_EXERCISE OBJECTIVE_
Exactly the lines from the one holding "Nuevo anuncio" through the final line of the data are wanted, copied as written.

[[ RECORDS open ]]

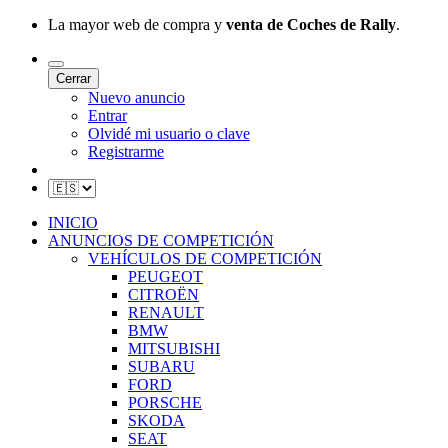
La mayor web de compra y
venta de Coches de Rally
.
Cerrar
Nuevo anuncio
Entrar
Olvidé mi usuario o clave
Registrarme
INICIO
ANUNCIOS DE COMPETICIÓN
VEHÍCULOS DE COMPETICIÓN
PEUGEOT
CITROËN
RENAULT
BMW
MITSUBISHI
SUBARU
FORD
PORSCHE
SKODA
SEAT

[[ RECORDS closed ]]

_RESULT OF THIS EXERCISE_
Nuevo anuncio
Entrar
Olvidé mi usuario o clave
Registrarme
INICIO
ANUNCIOS DE COMPETICIÓN
VEHÍCULOS DE COMPETICIÓN
PEUGEOT
CITROËN
RENAULT
BMW
MITSUBISHI
SUBARU
FORD
PORSCHE
SKODA
SEAT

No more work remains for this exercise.